SUPPLEMENTAL MEMORANDUM OPINION
CHIECHI, JUDGE: This case is before us on remand from the Court of Appeals for the Eleventh Circuit in Henry v. Commissioner, 234 F.3d 34 (11th Cir. 2000), vacating and remanding without published opinion T.C. Memo 1999-205. The Court of Appeals remanded this case for further consideration in light of Fabry v. Commissioner, 223 F.3d 1261 (11th Cir. 2000), revg. 111 T.C. 305 (1998). In remanding this case for that purpose, the Court of Appeals stated: "We imply no view as to the result that should be reached on remand." 1
The findings of fact are set forth in Henry v. Commissioner, T.C. Memo 1999-205 (Henry I), and are incorporated herein by this reference. 2
FABRY v. COMMISSIONER
In Fabry v. Commissioner, 111 T.C. 305 (1998) (Fabry I), the taxpayers (the Fabrys) operated a nursery in which they grew ornamental plants, and they developed a reputation for growing quality plants. See id. at 306. In connection with the operation of their nursery, the Fabrys used Benlate, a fungicide, on the plants that they grew and suffered extensive damage to those plants, which they claimed was the result of their use of Benlate. See id. at 307. The Fabrys sued du Pont, the manufacturer of Benlate, in the Court of the Ninth Judicial Circuit in and for Orange County, Florida. In that suit, the Fabrys alleged that du Pont had allowed Benlate to become contaminated so as to cause the damages that they suffered from having used it on their stock of plants. The Fabrys demanded a judgment for monetary damages from du Pont under theories of negligence and strict liability in tort. Under both theories, the Fabrys claimed that they sustained damages in the form of the lost value of destroyed or injured plants, damage to their business reputation, lost income, and the lost value of their business. After mediation, the suit which the Fabrys instituted against du Pont was concluded pursuant to a stipulation under which du Pont agreed to pay them $ 3,800,000. See id.

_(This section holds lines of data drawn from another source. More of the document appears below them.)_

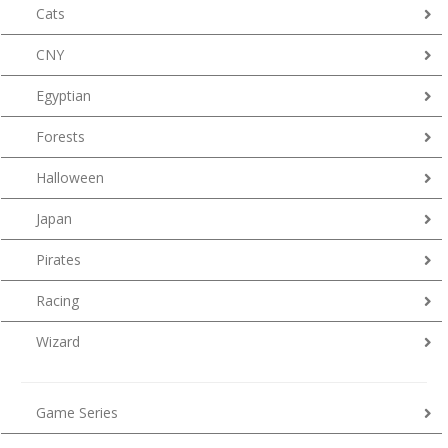
Cats
CNY
Egyptian
Forests
Halloween
Japan
Pirates
Racing
Wizard
Game Series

The Commissioner of Internal Revenue (Commissioner) conceded in Fabry I that $ 500,000 of the $ 3,800,000 that du Pont paid to the Fabrys constituted damages for injury to their business reputation. See id. Thus, there was no dispute between the parties in Fabry I, as there was in Henry I, that a specified amount of the total damages paid was paid as damages for injury to business reputation. The only question presented to us in Fabry I was whether, as argued by the Fabrys, the $ 500,000 that du Pont paid to them as such damages was received on account of personal injuries, as that term is used in section 104(a)(2). See id. at 308.
In advancing their position in Fabry I, the Fabrys maintained that injury to business reputation is, as a matter of law, a personal injury within the meaning of section 104(a)(2). See id. at 309. We rejected that argument. See id. at 310-311. Having rejected the Fabrys' argument that injury to business reputation is, as a matter of law, a personal injury within the meaning of section 104(a)(2), we examined the facts and circumstances surrounding the $ 500,000 payment at issue in that case in order to determine whether that payment was made on account of personal injuries, as that term is used in section 104(a)(2). See id. at 311-314. Based on our examination of all the facts and circumstances surrounding that $ 500,000 payment, we concluded in Fabry I:
Since the record of the lawsuit that is before us does not
include any claim for personal injuries within the meaning of
section 104(a)(2), we do not believe that the claim for injury
to business reputation was on account of personal injuries, as
that term is used in section 104(a)(2). * * *
Id. at 314.
The Court of Appeals reversed our decision in Fabry I in Fabry v. Commissioner, 223 F.3d 1261 (11th Cir. 2000) (Fabry II). After reviewing certain case law under section 104(a)(2), the Court of Appeals turned to this Court's opinion in Fabry I. The Court of Appeals acknowledged in Fabry II that "The IRS stipulated at trial that the $ 500,000 payment was properly allocable as damage to the Fabry's business reputation", 3id. at 1268-1269, and that the case presented a single question of law, i.e., whether the $ 500,000 of damages that du Pont paid to the Fabrys for injury to their business reputation was a payment received on account of personal injuries within the meaning of section 104(a)(2), see id. The Court of Appeals found our facts and circumstances approach to that question in Fabry I to be insufficient. See id. at 1269. The Court of Appeals stated: "Its [the Tax Court's] method of merely perusing the record, looking for the presence of the magic words, 'personal injury,' either in the complaint, the release, mediation correspondence or settlement documents is incorrect." Id.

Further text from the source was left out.